Но и тут, в пустыне, эти бывшие чиновники бывшего повелителя строго соблюдали обычаи времен эмира: носили чалмы, повязанные бухарской репой. Но чалмы эти так загрязнились, что походили на тряпки, которыми обтирают котлы.
Они носили широкие халаты из цветастого сатина, но от конского пота, крови и гноя халаты так задубели, что коробились, как кожухи, и напоминали верблюжьи потники после возвращения каравана из далекой дороги. И все это пахло тухлым мясом или могилой. Дороги их подходили к концу, и концом этим будет могила.
Они не ели больше, как бывало, конскую колбасу, кур, жареную баранину и шашлыки. Их грабежу приходил
В эту степь бежало их больше тысячи, а теперь осталось пять сотен.
Тайно, по ночам, джигиты, потеряв веру в своих главарей, уходили поодиночке в сторону деревень и сдавались на милость народа.
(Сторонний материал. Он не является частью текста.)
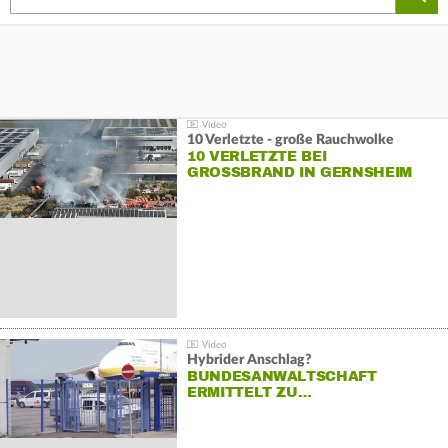
10 Verletzte - große Rauchwolke
10 VERLETZTE BEI
GROSSBRAND IN GERNSHEIM
Hybrider Anschlag?
BUNDESANWALTSCHAFT
ERMITTELT ZU…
Некоторые же пробирались в города и, затаившись там, принимались за мелкое воровство и грабеж, но это занятие оказывалось кратковременным и кончалось печально.
Они возненавидели и эту степь, давшую им последнее пристанище, жестокую, бесплодную, безводную степь.
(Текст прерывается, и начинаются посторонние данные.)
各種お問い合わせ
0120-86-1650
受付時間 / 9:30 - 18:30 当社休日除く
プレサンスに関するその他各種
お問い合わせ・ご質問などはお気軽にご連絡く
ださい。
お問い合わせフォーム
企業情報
Они пробовали веселиться, но шутки их всегда сводились к одному — к смерти.
Среди них был весельчак, развлекавшийся тем, что в дни, когда стоял на карауле, вдруг поворачивал коня к лагерю и, мчась, кричал:
— Вставайте! По коням! Красноармейцы идут!
Услышав его крик, басмачи вскакивали впопыхах, кто в одном сапоге, кто вовсе босиком, кто — подтягивая на бегу штаны, кидались к лошадям и, остервенело хлеща измученных лошадей, мчались в глубь пустыни.
А насмешник, скача следом за ними, издевался над нелепым видом этого воинства, объятого страхом.
Проскакав полторы-две версты, останавливались, — измученные лошади уже не могли бежать. Главари сползали с седел и вели лошадей в поводу до нового привала.
А насмешник докладывал:
— Господа главари! Видимо, мне почудилось, вокруг никого нет. Возвращайтесь спокойно в ваш высочайший лагерь.
Бозор-амин, измученный этой «игрой в смерть», этим томительным ожиданием смертельного конца, сказал однажды Хаиту-амину:
— Я больше не двинусь с места, даже если собственными глазами увижу красноармейцев или партизан. Лучше лечь от красноармейской пули, чем вскочить от крика: «Вставайте!»
— Я тоже. Вчера я разжег костер, разделся и принялся жечь вшей…
И от этого слова у всех зачесалось под одеждой, и каждый, запустив руки под платье, принялся сосредоточенно скрести кожу.
— А в это время крик: «Вставайте!» Я вскочил в это деревянное седло без штанов, без халата, проскакал две версты без отдыха, а сегодня не могу сесть от боли, — кряхтел Хаит-амин.
Урман-Палван утешал их:
— Все эти жертвы во имя его высочества. Абдулла-хозяйчик, вернувшись из Афганистана, рассказывал: в Гиждуване, когда его высочество ночевал в доме у Абдуллы, вдруг узнали, что красноармейцы уже входят в город. Тогда эмир вскочил на коня и самоотверженно скакал до горы Карнаб. Абдулла-хозяйчик сам видел, во что превратился августейший зад после этого переезда. Это было страшное зрелище! Это событие должно поселить в наших сердцах твердость, ибо доказывает, что не только мы, но и августейший терпит лишения в равной мере.